_WHAT YOU WILL DO_
Below are several entries. Transcribe exactly those lines that fall from the one with "direktorji se pa" through the one with "lokalnih firmah in", end lines included.

▬▬▬▬▬▬

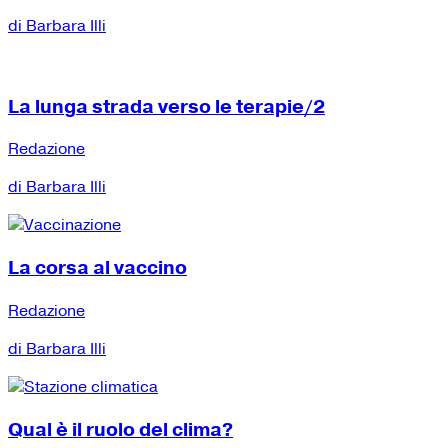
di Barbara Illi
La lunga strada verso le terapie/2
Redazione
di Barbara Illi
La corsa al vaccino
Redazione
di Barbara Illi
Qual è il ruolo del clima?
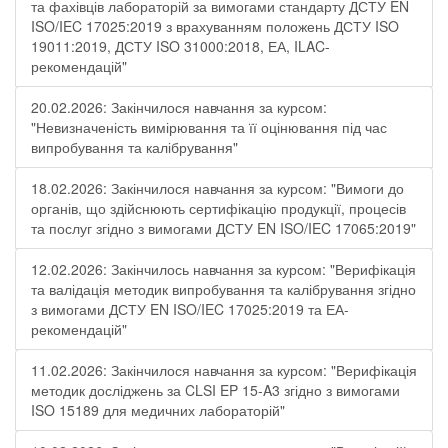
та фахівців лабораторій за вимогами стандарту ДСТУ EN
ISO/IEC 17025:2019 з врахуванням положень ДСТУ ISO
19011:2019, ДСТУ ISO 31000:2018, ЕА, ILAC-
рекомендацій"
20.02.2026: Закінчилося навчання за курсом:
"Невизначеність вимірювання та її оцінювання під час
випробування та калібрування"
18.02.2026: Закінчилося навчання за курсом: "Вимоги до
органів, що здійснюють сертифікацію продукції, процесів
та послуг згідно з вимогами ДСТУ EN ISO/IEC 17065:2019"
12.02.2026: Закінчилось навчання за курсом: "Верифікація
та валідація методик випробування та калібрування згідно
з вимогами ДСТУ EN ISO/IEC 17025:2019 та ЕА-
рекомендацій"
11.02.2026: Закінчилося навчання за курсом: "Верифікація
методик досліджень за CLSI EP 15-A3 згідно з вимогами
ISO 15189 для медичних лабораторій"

▬▬▬▬▬▬

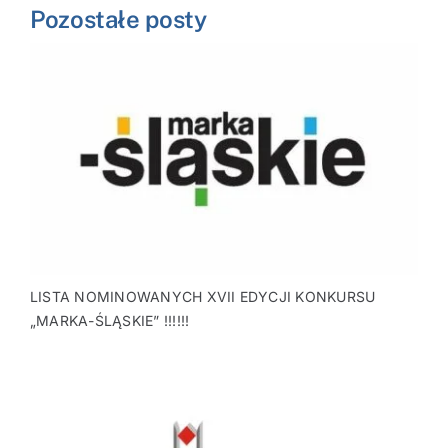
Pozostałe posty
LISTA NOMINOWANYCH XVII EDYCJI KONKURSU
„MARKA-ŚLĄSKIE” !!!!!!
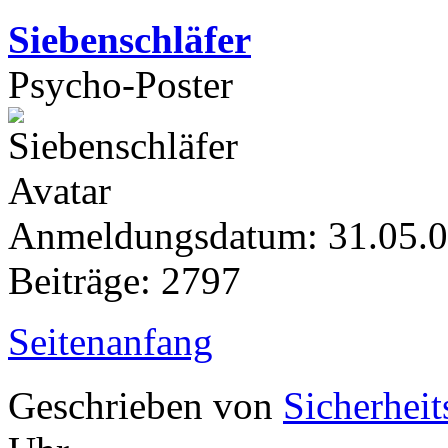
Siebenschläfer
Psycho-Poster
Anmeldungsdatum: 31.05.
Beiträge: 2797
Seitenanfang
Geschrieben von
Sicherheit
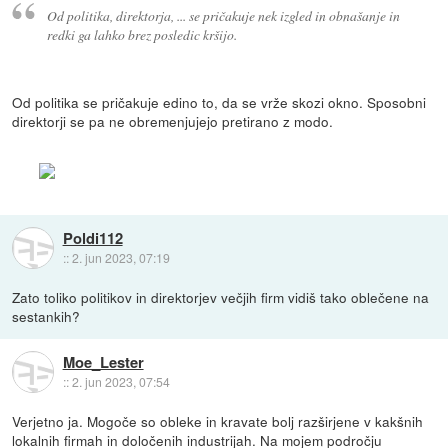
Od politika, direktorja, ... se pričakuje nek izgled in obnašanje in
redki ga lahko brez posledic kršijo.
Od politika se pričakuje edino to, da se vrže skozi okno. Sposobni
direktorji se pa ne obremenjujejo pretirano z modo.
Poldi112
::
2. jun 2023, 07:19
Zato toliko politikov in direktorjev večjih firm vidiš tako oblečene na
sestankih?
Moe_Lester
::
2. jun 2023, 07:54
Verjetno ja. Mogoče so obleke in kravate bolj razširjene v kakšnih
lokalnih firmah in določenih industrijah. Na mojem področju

▬▬▬▬▬▬

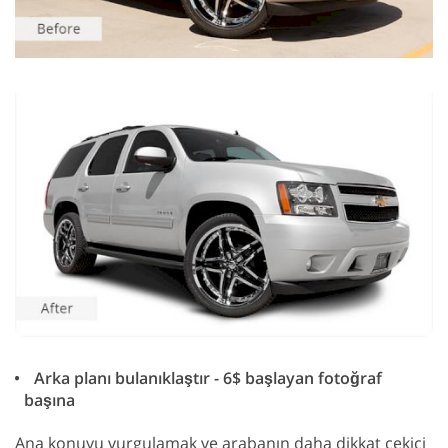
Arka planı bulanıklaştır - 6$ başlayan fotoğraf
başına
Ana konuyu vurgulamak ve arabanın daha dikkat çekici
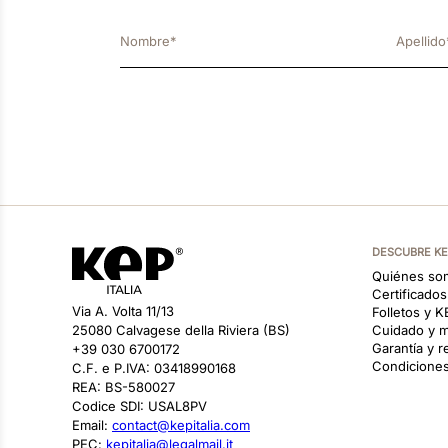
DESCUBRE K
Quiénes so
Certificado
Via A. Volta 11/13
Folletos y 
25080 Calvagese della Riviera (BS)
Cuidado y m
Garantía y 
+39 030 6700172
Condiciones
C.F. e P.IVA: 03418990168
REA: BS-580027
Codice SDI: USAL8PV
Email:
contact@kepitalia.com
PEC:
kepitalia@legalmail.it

▬▬▬▬▬▬

_WRITTEN ANSWER_
direktorji se pa ne obremenjujejo pretirano z modo.
Poldi112
::
2. jun 2023, 07:19
Zato toliko politikov in direktorjev večjih firm vidiš tako oblečene na
sestankih?
Moe_Lester
::
2. jun 2023, 07:54
Verjetno ja. Mogoče so obleke in kravate bolj razširjene v kakšnih
lokalnih firmah in določenih industrijah. Na mojem področju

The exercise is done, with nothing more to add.